* [BRIEF]:
Retype every entry precisely and keep each line whole.

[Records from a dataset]

■ ■ ■ ■ ■ ■ ■

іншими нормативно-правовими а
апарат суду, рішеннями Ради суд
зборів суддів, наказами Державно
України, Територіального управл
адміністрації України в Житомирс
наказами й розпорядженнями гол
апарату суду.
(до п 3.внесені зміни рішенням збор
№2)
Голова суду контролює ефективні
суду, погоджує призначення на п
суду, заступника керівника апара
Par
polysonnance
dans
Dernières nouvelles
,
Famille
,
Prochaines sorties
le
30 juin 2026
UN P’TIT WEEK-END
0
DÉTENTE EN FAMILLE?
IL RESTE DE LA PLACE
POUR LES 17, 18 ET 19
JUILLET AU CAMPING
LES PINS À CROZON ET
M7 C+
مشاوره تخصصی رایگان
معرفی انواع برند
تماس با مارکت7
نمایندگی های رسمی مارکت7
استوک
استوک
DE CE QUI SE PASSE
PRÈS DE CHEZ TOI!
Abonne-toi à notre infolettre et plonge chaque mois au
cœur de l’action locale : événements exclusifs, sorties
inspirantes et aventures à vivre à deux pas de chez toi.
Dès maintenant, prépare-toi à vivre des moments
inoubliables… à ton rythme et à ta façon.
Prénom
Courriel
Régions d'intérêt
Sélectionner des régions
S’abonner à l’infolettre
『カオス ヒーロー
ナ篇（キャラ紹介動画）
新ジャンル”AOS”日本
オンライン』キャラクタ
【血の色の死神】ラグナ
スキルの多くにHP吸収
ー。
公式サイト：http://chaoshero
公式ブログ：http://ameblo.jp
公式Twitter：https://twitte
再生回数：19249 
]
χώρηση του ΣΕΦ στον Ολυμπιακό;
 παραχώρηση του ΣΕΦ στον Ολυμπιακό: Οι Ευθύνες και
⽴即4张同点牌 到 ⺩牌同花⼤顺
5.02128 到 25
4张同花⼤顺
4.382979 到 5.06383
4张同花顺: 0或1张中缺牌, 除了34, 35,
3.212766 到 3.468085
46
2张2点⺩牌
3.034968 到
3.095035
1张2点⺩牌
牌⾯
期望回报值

■ ■ ■ ■ ■ ■ ■

* [WRITTEN RESPONSE]:
іншими нормативно-правовими а
апарат суду, рішеннями Ради суд
зборів суддів, наказами Державно
України, Територіального управл
адміністрації України в Житомирс
наказами й розпорядженнями гол
апарату суду.
(до п 3.внесені зміни рішенням збор
№2)
Голова суду контролює ефективні
суду, погоджує призначення на п
суду, заступника керівника апара
Par
polysonnance
dans
Dernières nouvelles
,
Famille
,
Prochaines sorties
le
30 juin 2026
UN P’TIT WEEK-END
0
DÉTENTE EN FAMILLE?
IL RESTE DE LA PLACE
POUR LES 17, 18 ET 19
JUILLET AU CAMPING
LES PINS À CROZON ET
M7 C+
مشاوره تخصصی رایگان
معرفی انواع برند
تماس با مارکت7
نمایندگی های رسمی مارکت7
استوک
استوک
DE CE QUI SE PASSE
PRÈS DE CHEZ TOI!
Abonne-toi à notre infolettre et plonge chaque mois au
cœur de l’action locale : événements exclusifs, sorties
inspirantes et aventures à vivre à deux pas de chez toi.
Dès maintenant, prépare-toi à vivre des moments
inoubliables… à ton rythme et à ta façon.
Prénom
Courriel
Régions d'intérêt
Sélectionner des régions
S’abonner à l’infolettre
『カオス ヒーロー
ナ篇（キャラ紹介動画）
新ジャンル”AOS”日本
オンライン』キャラクタ
【血の色の死神】ラグナ
スキルの多くにHP吸収
ー。
公式サイト：http://chaoshero
公式ブログ：http://ameblo.jp
公式Twitter：https://twitte
再生回数：19249 
]
χώρηση του ΣΕΦ στον Ολυμπιακό;
 παραχώρηση του ΣΕΦ στον Ολυμπιακό: Οι Ευθύνες και
⽴即4张同点牌 到 ⺩牌同花⼤顺
5.02128 到 25
4张同花⼤顺
4.382979 到 5.06383
4张同花顺: 0或1张中缺牌, 除了34, 35,
3.212766 到 3.468085
46
2张2点⺩牌
3.034968 到
3.095035
1张2点⺩牌
牌⾯
期望回报值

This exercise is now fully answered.